Primaries: The end begins
By Doug Thompson

Nevada was bad news for Barack Obama and South Carolina for Mike Huckabee. For Obama, the results are particularly grave.
Some readers may remember that I was going to talk about Democratic frontrunner Hillary Clinton’s blunder regarding Martin Luther King, Jr. this week. John Brummett said what I was going to say, only better, in his column in The Morning News on Saturday.
Suffice it to say that giving an ambitious, unscrupulous politician credit for crossing the goal line in King’s victory was beyond dumb. Dr. King died for his ideals. Lyndon Baines Johnson had none. Crediting Johnson for doing the right thing under pressure – passing a civil rights act to ensure rights that should have been guaranteed by simply being human – is exactly the type of “momma knows best,” “be grateful for what we give you” type of liberal white elitism that drives everybody else crazy, white or black. Clinton should avoid such talk like the plague.

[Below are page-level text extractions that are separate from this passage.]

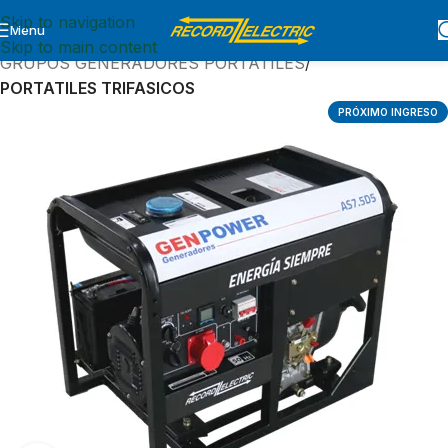
Skip to navigation
Menu
Inicio
GRUPOS GENERADORES
Skip to main content
GRUPOS GENERADORES PORTATILES
PORTATILES TRIFASICOS
PRÓXIMO INGRESO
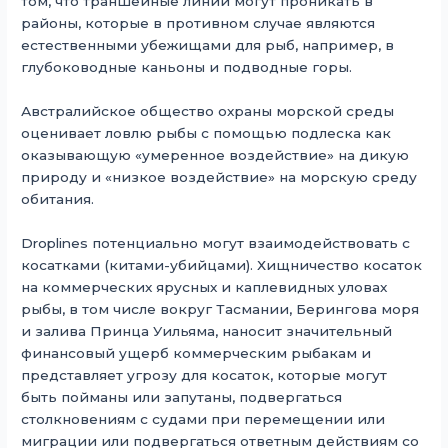
том, что траншейные линии могут проникать в
районы, которые в противном случае являются
естественными убежищами для рыб, например, в
глубоководные каньоны и подводные горы.
Австралийское общество охраны морской среды
оценивает ловлю рыбы с помощью подлеска как
оказывающую «умеренное воздействие» на дикую
природу и «низкое воздействие» на морскую среду
обитания.
Droplines потенциально могут взаимодействовать с
косатками (китами-убийцами). Хищничество косаток
на коммерческих ярусных и каплевидных уловах
рыбы, в том числе вокруг Тасмании, Берингова моря
и залива Принца Уильяма, наносит значительный
финансовый ущерб коммерческим рыбакам и
представляет угрозу для косаток, которые могут
быть пойманы или запутаны, подвергаться
столкновениям с судами при перемещении или
миграции или подвергаться ответным действиям со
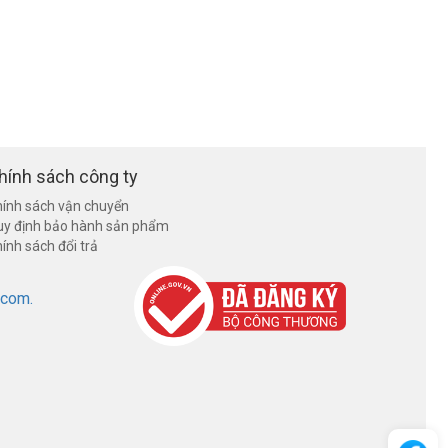
hính sách công ty
ính sách vận chuyển
uy định bảo hành sản phẩm
ính sách đổi trả
.com.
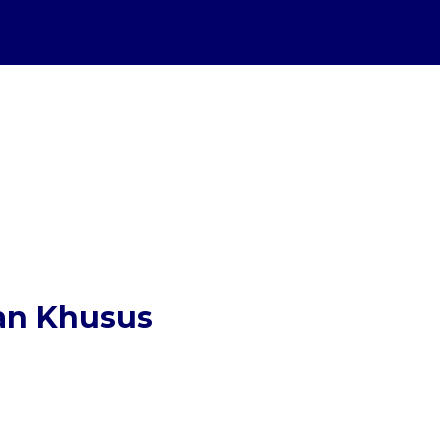
an Khusus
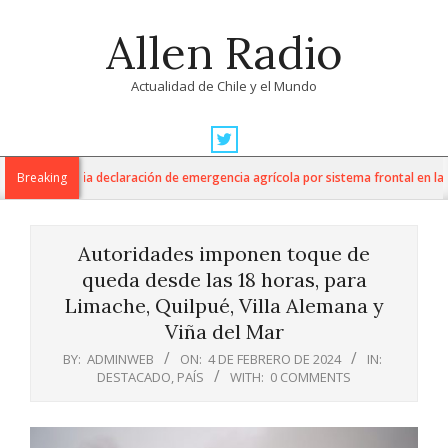
Skip
Allen Radio
to
content
Actualidad de Chile y el Mundo
Primary
Navigation
ultura anuncia declaración de emergencia agrícola por sistema frontal en la R
Breaking
Menu
Autoridades imponen toque de
queda desde las 18 horas, para
Limache, Quilpué, Villa Alemana y
Viña del Mar
BY:
ADMINWEB
ON:
4 DE FEBRERO DE 2024
IN:
DESTACADO
,
PAÍS
WITH:
0 COMMENTS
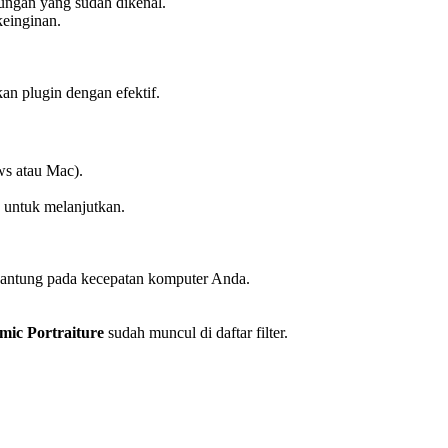
ungan yang sudah dikenal.
keinginan.
n plugin dengan efektif.
ws atau Mac).
” untuk melanjutkan.
ergantung pada kecepatan komputer Anda.
ic Portraiture
sudah muncul di daftar filter.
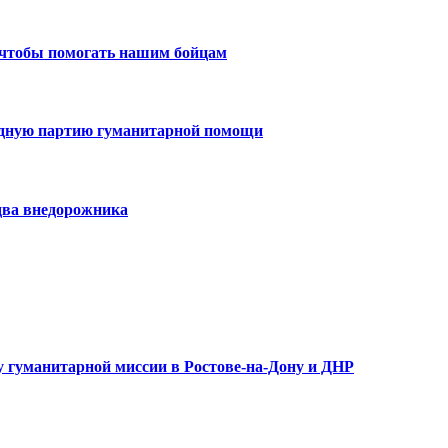
 чтобы помогать нашим бойцам
едную партию гуманитарной помощи
два внедорожника
 гуманитарной миссии в Ростове-на-Дону и ДНР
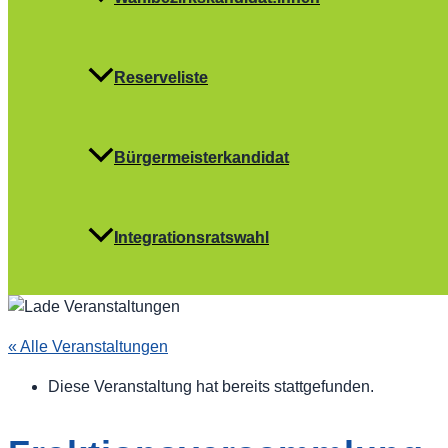
Reserveliste
Bürgermeisterkandidat
Integrationsratswahl
« Alle Veranstaltungen
Diese Veranstaltung hat bereits stattgefunden.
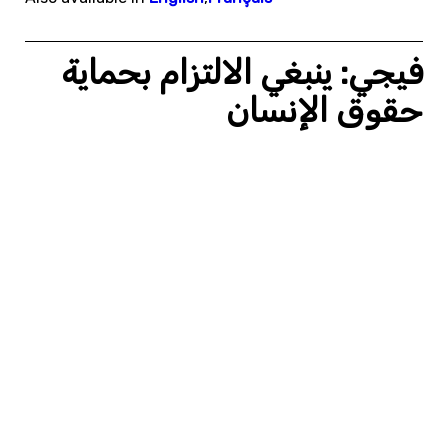
فيجي: ينبغي الالتزام بحماية
حقوق الإنسان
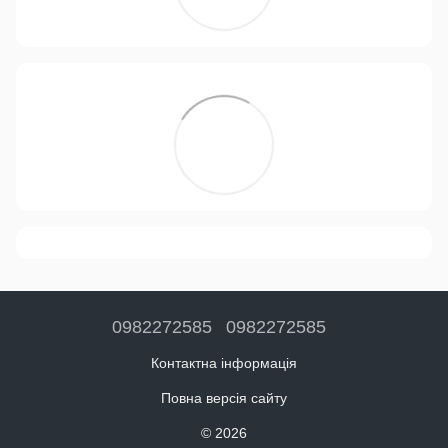
0982272585
0982272585
Контактна інформація
Повна версія сайту
© 2026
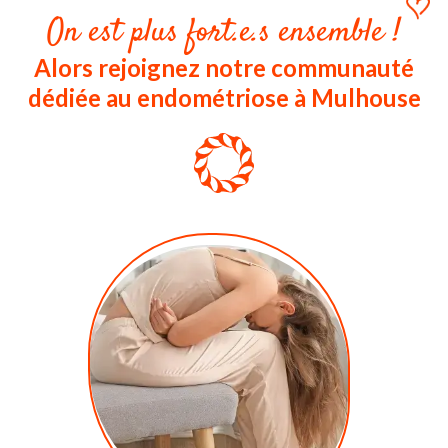
On est plus fort.e.s ensemble !
Alors rejoignez notre communauté
dédiée au endométriose à Mulhouse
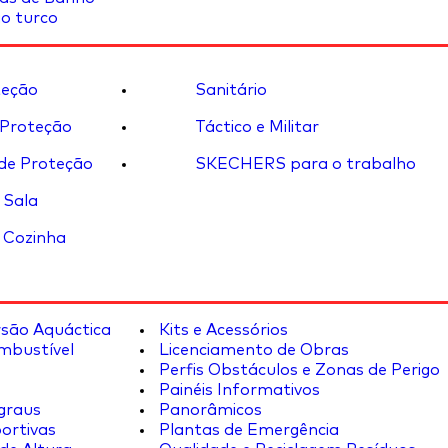
o turco
eção
Sanitário
 Proteção
Táctico e Militar
de Proteção
SKECHERS para o trabalho
 Sala
 Cozinha
rsão Aquáctica
Kits e Acessórios
mbustível
Licenciamento de Obras
Perfis Obstáculos e Zonas de Perigo
Painéis Informativos
graus
Panorâmicos
ortivas
Plantas de Emergência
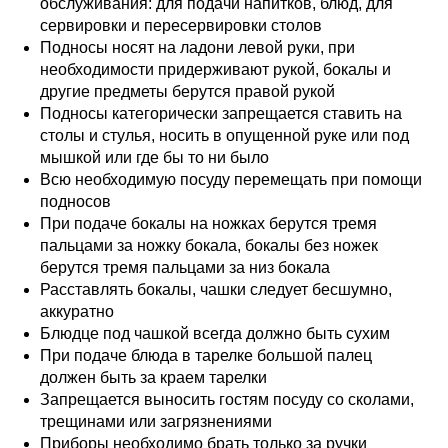
обслуживания: для подачи напитков, блюд, для
сервировки и пересервировки столов
Подносы носят на ладони левой руки, при
необходимости придерживают рукой, бокалы и
другие предметы берутся правой рукой
Подносы категорически запрещается ставить на
столы и стулья, носить в опущенной руке или под
мышкой или где бы то ни было
Всю необходимую посуду перемещать при помощи
подносов
При подаче бокалы на ножках берутся тремя
пальцами за ножку бокала, бокалы без ножек
берутся тремя пальцами за низ бокала
Расставлять бокалы, чашки следует бесшумно,
аккуратно
Блюдце под чашкой всегда должно быть сухим
При подаче блюда в тарелке большой палец
должен быть за краем тарелки
Запрещается выносить гостям посуду со сколами,
трещинами или загрязнениями
Приборы необходимо брать только за ручки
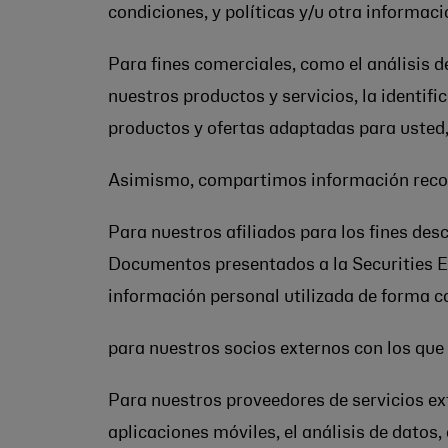
condiciones, y políticas y/u otra informaci
Para fines comerciales, como el análisis de
nuestros productos y servicios, la identific
productos y ofertas adaptadas para usted
Asimismo, compartimos información recopi
Para nuestros afiliados para los fines desc
Documentos presentados a la Securities Ex
información personal utilizada de forma c
para nuestros socios externos con los qu
Para nuestros proveedores de servicios ex
aplicaciones móviles, el análisis de datos,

Now, why do I think Nevada is a very bad sign for Obama? Because the last unknown factor in the Democratic primary was, which way will John Edwards voters go once Edwards isn’t a factor.
Nevada was the first Democratic primary where Edwards clearly wasn’t a serious factor. Overwhelmingly, it appears, Edwards working-class voters went to Clinton.
In hindsight, this isn’t surprising. Obama’s supporters have always tended toward the college-educated well to do, the young and the ideological. In short, a lot of people who support him have good jobs that provide health insurance or who, to be blunt, don’t have a lot of people depending on them.
People closer to the economic edge who have kids, especially ones who have had their ArKids First benefits kicked around like a political football, are more interested in the government actually and reliably provide necessary services. They are more interested in managerial competence than sweeping though nebulous promises of change that rolls over the partisan divide from a guy who’s struggling to win his party’s primary.
Are you a Democratic voter interested in justice? Interested in not having U.S. attorneys who summon a voter fraud probe every time people with your pigmentation go vote? Then you’re probably a Hillary Clinton supporter. Worried about the economy and not having a job soon? Then you probably want a Clinton’s steady hand on the tiller. Interested in having consumer protection services that keep lead-based paint out of your toddler’s mouth? Then you’re probably a Clinton voter.
These sorts of thing – not pandering – are why the Clintons have always done well among black voters. Black voters are far more likely to be poor, actively discriminated against and treated by the justice system as guilty until proven innocent. Like every other constituency, they’re more interested in action than talk. During the Clinton years, they saw action.
Working people support Edwards and Clinton. Working people – particularly working women, for whom an unplanned pregnancy would be a financial and personal disaster – choose Hillary if Edwards is not an option.
Worse, Obama continues to show something very close to annoyance when people don’t vote his way. Somebody tell him this “man of destiny” act has worn thin. Is this how he’s going to cope if he’s elected president and the partisan divide fails to disappear? What’s he going to do, pout really hard?
I said it after New Hampshire. Here it comes again. Barack Obama needs to admit he’s contributing to his own defeat and change something. He’s hoping to avoid that by winning in South Carolina with its large black vote.
The man would rather risk defeat than admit he made mistakes and lost races he should have won. He got important union endorsements in Nevada. Significantly, he didn’t appear to get the union members’ votes. This is serious. He prefers to ignore it.
A guy who’d rather lose than admit he made a mistake. Sounds familiar.
As for Huckabee, he’s just proven that he can’t win an evangelical Southern state. This begs the question: What good is he?
I don’t mean to give Huckabee the short shrift here, but what else is there to say?